* **Task requirements**
Copy every line of the records below that holds the word "Managing".

* **Data for the task**
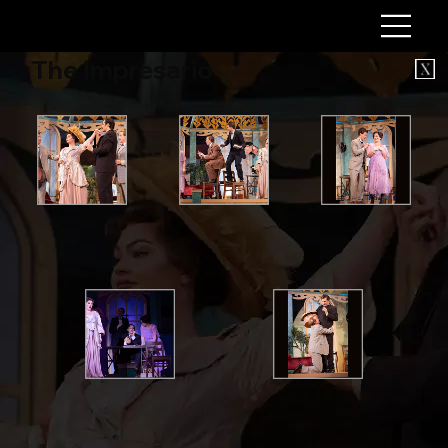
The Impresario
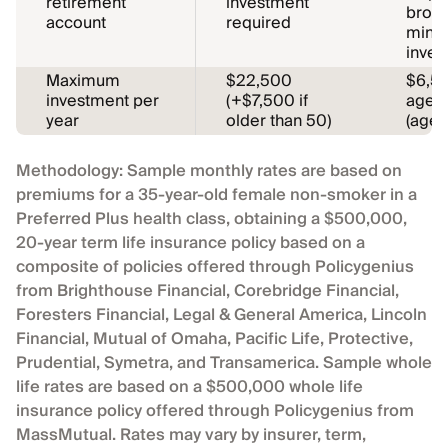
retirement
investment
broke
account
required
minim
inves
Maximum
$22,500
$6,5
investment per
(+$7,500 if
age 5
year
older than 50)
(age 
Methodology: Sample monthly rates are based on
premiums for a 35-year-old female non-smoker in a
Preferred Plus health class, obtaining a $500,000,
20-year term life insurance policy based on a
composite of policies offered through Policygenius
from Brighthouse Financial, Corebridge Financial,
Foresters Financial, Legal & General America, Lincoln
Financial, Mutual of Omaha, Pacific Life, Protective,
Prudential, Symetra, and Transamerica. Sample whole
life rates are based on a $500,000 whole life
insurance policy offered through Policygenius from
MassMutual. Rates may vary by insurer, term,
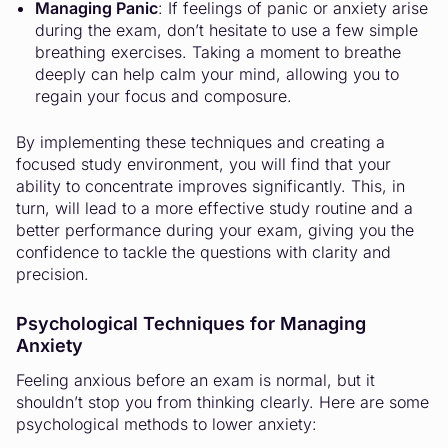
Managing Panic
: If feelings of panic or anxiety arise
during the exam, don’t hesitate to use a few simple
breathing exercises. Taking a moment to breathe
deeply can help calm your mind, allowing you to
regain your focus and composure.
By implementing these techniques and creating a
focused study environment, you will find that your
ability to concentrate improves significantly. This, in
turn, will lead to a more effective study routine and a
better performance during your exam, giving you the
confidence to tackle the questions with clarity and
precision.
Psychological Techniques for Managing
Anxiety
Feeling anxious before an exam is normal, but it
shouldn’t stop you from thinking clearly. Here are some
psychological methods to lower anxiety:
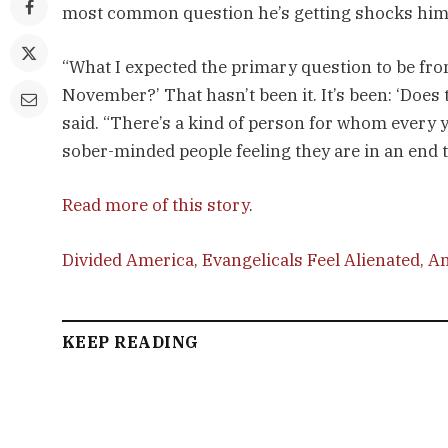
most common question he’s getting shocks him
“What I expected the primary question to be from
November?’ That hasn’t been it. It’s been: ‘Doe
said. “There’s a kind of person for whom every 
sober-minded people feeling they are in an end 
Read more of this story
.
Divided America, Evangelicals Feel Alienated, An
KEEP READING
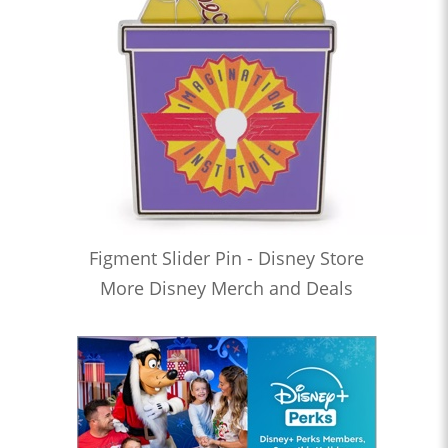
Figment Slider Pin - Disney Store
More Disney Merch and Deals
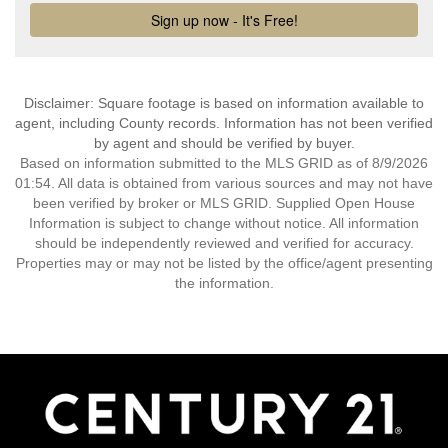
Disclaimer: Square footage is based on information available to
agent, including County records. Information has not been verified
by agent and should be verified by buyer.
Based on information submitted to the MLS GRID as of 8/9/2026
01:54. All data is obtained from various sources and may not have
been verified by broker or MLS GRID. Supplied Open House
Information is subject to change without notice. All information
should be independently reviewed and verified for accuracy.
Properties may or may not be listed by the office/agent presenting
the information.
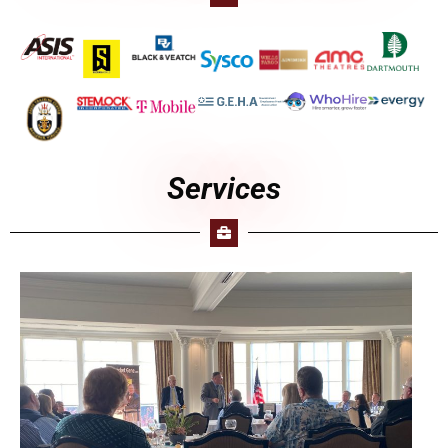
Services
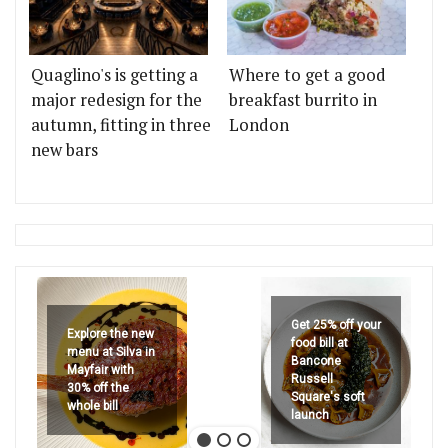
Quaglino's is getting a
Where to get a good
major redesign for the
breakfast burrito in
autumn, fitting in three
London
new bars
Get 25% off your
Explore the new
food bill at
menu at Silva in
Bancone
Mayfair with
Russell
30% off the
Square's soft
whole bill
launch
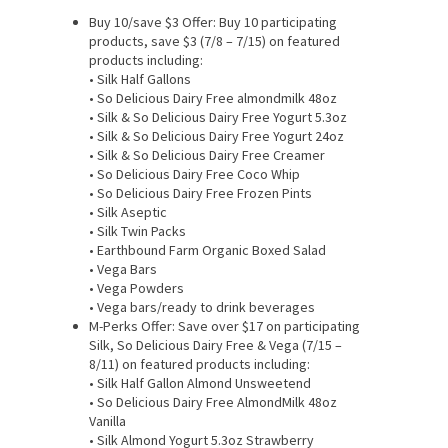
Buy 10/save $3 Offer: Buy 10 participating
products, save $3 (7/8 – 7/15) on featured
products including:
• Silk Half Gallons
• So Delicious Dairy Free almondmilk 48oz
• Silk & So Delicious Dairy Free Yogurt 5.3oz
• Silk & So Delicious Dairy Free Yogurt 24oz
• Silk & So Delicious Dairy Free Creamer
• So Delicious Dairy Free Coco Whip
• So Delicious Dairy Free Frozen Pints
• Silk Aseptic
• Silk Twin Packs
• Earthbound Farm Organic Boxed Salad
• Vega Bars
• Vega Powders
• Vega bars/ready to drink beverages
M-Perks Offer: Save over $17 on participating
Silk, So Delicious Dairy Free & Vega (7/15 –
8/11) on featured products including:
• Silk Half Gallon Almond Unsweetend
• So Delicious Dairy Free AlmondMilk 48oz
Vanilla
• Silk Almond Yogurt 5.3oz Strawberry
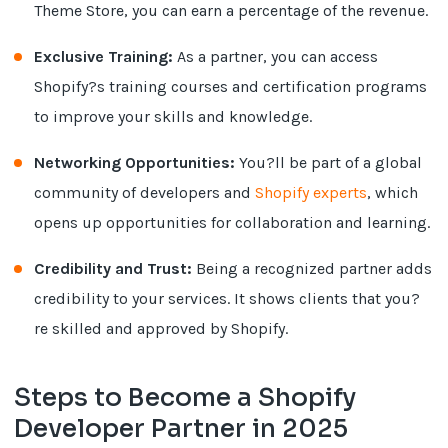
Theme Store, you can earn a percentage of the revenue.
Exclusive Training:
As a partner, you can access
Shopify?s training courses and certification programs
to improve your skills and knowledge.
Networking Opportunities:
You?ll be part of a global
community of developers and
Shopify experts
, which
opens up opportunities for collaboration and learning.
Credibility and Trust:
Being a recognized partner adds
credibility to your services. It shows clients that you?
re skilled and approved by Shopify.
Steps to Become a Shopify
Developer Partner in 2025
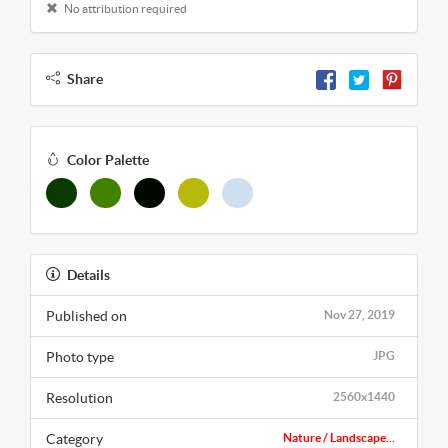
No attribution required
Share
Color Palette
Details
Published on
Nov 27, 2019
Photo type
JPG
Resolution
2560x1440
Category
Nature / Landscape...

* **Written reply**
Managing Panic
Psychological Techniques for Managing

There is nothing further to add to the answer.